Stored entries

- - -

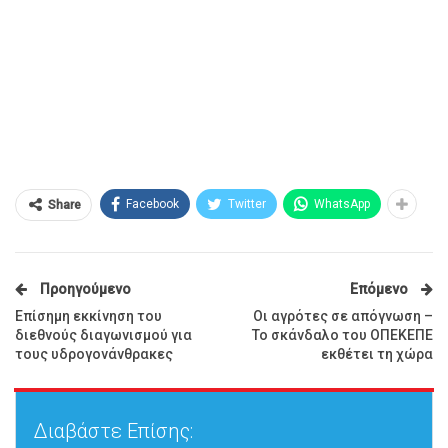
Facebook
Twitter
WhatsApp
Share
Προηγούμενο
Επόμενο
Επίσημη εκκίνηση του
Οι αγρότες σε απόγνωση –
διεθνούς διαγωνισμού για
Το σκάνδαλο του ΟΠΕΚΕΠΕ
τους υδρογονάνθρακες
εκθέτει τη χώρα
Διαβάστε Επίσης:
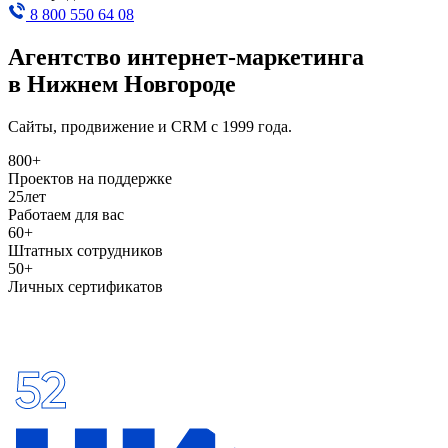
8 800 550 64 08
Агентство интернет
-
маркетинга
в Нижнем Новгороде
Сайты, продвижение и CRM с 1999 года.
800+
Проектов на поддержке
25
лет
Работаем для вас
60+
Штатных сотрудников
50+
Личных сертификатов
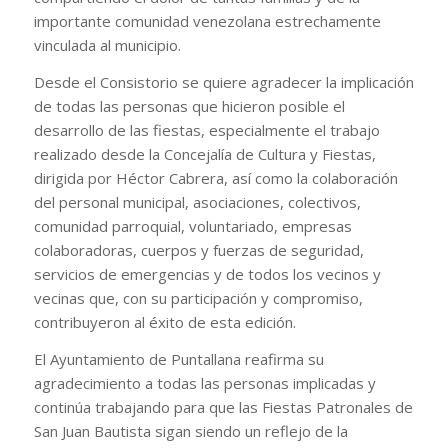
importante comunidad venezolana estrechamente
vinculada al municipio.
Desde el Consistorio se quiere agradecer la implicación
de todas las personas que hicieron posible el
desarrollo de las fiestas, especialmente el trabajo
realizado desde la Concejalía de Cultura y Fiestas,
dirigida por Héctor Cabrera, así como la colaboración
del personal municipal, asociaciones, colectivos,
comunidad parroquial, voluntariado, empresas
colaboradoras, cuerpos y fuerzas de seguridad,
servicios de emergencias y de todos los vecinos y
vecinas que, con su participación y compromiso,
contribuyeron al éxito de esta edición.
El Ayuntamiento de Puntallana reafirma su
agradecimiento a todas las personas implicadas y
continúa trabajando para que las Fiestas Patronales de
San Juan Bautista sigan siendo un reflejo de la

- - -

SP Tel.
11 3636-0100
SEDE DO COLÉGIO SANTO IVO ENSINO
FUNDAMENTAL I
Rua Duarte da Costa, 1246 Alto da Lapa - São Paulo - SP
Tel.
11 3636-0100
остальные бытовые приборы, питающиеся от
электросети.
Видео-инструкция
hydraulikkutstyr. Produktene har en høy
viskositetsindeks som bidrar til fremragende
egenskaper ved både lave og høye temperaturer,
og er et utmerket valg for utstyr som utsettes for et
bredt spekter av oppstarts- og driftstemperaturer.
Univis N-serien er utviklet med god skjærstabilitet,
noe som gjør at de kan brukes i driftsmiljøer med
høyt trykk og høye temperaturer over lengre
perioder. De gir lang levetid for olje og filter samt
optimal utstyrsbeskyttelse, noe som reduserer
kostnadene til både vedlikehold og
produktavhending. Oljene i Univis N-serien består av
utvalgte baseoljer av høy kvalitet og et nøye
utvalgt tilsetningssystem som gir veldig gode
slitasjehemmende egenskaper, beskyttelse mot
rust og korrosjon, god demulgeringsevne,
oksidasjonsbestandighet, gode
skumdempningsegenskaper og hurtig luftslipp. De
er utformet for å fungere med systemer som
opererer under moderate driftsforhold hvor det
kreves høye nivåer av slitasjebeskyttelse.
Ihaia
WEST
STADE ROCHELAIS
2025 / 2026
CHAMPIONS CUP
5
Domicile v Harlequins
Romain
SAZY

- - -

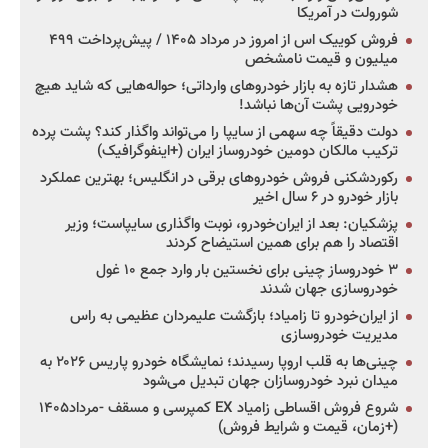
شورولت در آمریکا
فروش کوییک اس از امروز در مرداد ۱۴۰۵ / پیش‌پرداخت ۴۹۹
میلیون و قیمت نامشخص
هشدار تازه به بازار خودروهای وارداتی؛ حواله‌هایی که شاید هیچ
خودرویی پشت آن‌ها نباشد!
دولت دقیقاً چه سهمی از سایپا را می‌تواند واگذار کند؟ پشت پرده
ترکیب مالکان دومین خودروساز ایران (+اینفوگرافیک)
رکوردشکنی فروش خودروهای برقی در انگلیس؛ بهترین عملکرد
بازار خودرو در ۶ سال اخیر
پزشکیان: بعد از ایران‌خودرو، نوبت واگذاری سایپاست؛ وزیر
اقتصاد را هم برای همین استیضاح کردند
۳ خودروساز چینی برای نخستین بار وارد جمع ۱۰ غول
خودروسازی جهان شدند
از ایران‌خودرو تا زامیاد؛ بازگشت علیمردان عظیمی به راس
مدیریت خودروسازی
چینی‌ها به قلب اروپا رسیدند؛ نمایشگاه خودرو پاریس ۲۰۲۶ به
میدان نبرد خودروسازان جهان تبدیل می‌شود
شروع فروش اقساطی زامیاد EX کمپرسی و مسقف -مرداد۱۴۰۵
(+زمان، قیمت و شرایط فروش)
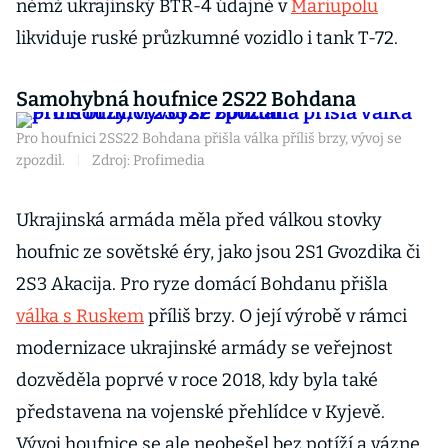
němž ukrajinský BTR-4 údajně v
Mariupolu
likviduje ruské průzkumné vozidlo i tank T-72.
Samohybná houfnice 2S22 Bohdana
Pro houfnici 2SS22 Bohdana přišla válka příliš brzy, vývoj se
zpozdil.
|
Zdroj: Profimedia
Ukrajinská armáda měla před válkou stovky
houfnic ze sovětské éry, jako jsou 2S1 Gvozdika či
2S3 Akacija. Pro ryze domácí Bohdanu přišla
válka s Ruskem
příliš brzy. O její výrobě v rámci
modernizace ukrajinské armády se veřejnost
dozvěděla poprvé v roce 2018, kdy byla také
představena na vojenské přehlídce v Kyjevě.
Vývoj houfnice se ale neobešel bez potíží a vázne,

- - -

» The task: Exact copy, pictures excluded: every line above from the one containing "Το σκάνδαλο του ΟΠΕΚΕΠΕ" to the one containing "Desde el Consistorio", inclusive, and nothing more.

» Solution to this task:
Το σκάνδαλο του ΟΠΕΚΕΠΕ
τους υδρογονάνθρακες
εκθέτει τη χώρα
Διαβάστε Επίσης:
8 800 550 64 08
Агентство интернет
-
маркетинга
в Нижнем Новгороде
Сайты, продвижение и CRM с 1999 года.
800+
Проектов на поддержке
25
лет
Работаем для вас
60+
Штатных сотрудников
50+
Личных сертификатов
importante comunidad venezolana estrechamente
vinculada al municipio.
Desde el Consistorio se quiere agradecer la implicación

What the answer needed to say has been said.